The records
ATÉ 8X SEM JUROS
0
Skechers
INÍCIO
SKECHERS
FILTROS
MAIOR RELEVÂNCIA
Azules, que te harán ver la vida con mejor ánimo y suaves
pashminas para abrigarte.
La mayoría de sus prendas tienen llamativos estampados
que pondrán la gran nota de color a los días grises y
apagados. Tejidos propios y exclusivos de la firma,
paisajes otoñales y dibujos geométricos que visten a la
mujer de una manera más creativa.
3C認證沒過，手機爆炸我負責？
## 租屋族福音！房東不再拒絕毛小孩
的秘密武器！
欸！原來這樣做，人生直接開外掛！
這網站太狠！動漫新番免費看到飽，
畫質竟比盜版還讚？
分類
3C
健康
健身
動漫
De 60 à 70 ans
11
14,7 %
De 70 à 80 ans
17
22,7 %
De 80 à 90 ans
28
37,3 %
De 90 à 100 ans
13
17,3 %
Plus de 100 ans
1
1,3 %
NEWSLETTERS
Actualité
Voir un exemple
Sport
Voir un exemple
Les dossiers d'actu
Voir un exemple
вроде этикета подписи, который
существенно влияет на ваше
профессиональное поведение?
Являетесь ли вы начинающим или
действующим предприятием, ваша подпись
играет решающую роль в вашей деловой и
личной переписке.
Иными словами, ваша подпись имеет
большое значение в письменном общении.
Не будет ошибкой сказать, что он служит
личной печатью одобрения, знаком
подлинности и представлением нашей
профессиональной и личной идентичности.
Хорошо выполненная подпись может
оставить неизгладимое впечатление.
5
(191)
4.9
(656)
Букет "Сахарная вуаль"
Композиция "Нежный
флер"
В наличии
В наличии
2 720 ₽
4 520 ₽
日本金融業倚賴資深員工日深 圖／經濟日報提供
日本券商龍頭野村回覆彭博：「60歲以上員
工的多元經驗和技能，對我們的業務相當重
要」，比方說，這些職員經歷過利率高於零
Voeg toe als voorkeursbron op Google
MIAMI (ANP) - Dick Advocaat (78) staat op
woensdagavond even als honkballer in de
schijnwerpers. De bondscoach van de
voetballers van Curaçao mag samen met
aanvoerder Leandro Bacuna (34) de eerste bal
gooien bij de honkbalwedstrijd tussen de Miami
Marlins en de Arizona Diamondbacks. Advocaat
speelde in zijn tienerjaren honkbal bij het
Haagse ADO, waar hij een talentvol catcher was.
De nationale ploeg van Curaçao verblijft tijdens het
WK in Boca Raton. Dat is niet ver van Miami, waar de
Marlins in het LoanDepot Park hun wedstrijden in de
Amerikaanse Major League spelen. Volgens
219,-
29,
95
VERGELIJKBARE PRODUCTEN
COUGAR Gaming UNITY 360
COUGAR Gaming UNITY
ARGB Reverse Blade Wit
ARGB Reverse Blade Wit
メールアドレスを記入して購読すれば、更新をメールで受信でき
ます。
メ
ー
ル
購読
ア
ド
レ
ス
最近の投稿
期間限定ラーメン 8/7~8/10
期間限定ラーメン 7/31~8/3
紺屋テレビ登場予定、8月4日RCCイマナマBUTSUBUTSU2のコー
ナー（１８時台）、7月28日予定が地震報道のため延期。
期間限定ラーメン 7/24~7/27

What is expected
Find the line with "欸！原來這樣做，人生直接開外掛！" in the entries above. Retype it and each line after it, exactly, through the line with "подлинности и представлением нашей", and stop there.

Answer for the task
欸！原來這樣做，人生直接開外掛！
這網站太狠！動漫新番免費看到飽，
畫質竟比盜版還讚？
分類
3C
健康
健身
動漫
De 60 à 70 ans
11
14,7 %
De 70 à 80 ans
17
22,7 %
De 80 à 90 ans
28
37,3 %
De 90 à 100 ans
13
17,3 %
Plus de 100 ans
1
1,3 %
NEWSLETTERS
Actualité
Voir un exemple
Sport
Voir un exemple
Les dossiers d'actu
Voir un exemple
вроде этикета подписи, который
существенно влияет на ваше
профессиональное поведение?
Являетесь ли вы начинающим или
действующим предприятием, ваша подпись
играет решающую роль в вашей деловой и
личной переписке.
Иными словами, ваша подпись имеет
большое значение в письменном общении.
Не будет ошибкой сказать, что он служит
личной печатью одобрения, знаком
подлинности и представлением нашей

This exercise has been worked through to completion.